In this embodiment, after the three-dimensional offset prediction model predicts the animation vertex offset data corresponding to the sample three-dimensional face animation, three-dimensional model vertex offset adjustment is performed on the three-dimensional basic face model according to the animation vertex offset data, where the animation vertex offset data corresponding to the sample three-dimensional face animation includes three-dimensional vertex offset data driven by each frame of animation audio feature, so that three-dimensional model vertex offset adjustment is performed on the three-dimensional basic face model according to the animation vertex offset data, and three-dimensional face models driven by each frame of animation audio feature and three-dimensional basic face model are obtained, and three-dimensional face models driven by all the animation audio features and three-dimensional basic face models are combined together to obtain the three-dimensional face offset animation driven by the animation audio feature.
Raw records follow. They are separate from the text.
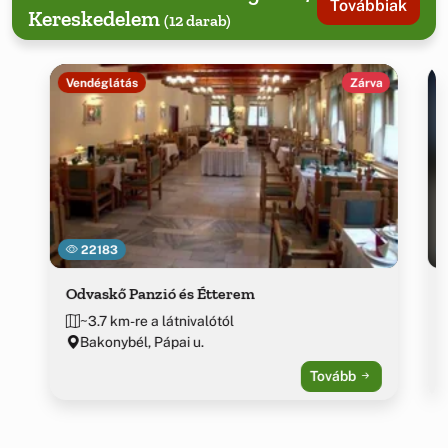
Továbbiak
Kereskedelem
(12 darab)
Vendéglátás
Zárva
22183
Odvaskő Panzió és Étterem
~3.7 km-re a látnivalótól
Bakonybél, Pápai u.
Tovább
The three-dimensional basic face model preferably adopts a three-dimensional face model under the neutral expression of a speaker in the sample three-dimensional face animation.
In an ideal state, the three-dimensional face offset animation after the three-dimensional basic face model is driven by the animation vertex offset data predicted by the three-dimensional offset prediction model is the same as the sample three-dimensional face animation carried by the animation audio frequency feature, and the prediction capability of the three-dimensional offset prediction model is the most accurate. Therefore, in order to improve the prediction accuracy of the three-dimensional offset prediction model, a third loss function between the three-dimensional face offset animation and the sample three-dimensional face animation needs to be calculated, and the model parameter adjustment is performed on the three-dimensional offset prediction model according to the third loss function, so that the three-dimensional face offset animation driven by the sample vertex offset data predicted by the three-dimensional offset prediction model is gradually close to the sample three-dimensional face animation, and the tuning of the three-dimensional offset prediction model is realized.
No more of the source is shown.